• Work required
Each line of the listing below containing the word "Artesis" should be returned.

• Dataset records
[Start of Attachment]

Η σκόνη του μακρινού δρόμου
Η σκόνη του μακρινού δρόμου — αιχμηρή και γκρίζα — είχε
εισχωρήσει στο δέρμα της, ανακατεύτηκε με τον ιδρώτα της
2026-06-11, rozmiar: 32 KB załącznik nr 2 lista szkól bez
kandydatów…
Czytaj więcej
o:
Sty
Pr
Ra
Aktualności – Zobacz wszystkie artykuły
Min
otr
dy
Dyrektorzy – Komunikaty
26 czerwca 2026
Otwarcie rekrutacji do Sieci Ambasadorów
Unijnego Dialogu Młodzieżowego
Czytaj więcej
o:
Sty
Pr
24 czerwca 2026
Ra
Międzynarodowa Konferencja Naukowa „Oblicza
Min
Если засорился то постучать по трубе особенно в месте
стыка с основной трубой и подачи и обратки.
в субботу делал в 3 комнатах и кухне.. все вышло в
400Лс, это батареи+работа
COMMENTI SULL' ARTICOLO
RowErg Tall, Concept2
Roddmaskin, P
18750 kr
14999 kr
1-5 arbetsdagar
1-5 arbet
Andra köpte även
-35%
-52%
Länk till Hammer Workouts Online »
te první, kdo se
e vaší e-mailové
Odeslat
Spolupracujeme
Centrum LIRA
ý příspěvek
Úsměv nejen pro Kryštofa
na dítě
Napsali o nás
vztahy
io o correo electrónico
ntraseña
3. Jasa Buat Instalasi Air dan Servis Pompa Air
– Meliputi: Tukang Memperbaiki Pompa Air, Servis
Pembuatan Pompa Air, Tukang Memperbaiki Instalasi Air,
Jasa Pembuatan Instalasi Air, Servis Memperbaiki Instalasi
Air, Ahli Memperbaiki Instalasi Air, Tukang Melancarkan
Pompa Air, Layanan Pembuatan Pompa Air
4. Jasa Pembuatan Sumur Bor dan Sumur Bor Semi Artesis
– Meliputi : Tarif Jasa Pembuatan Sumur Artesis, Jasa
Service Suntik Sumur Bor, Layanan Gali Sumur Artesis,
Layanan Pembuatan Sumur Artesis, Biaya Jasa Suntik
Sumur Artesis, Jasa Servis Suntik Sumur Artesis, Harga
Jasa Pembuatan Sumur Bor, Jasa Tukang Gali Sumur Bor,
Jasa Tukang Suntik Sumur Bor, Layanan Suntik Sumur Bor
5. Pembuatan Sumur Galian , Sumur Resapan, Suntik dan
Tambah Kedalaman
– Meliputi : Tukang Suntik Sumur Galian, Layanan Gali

[End of Attachment]

• Final answer
4. Jasa Pembuatan Sumur Bor dan Sumur Bor Semi Artesis
– Meliputi : Tarif Jasa Pembuatan Sumur Artesis, Jasa
Service Suntik Sumur Bor, Layanan Gali Sumur Artesis,
Layanan Pembuatan Sumur Artesis, Biaya Jasa Suntik
Sumur Artesis, Jasa Servis Suntik Sumur Artesis, Harga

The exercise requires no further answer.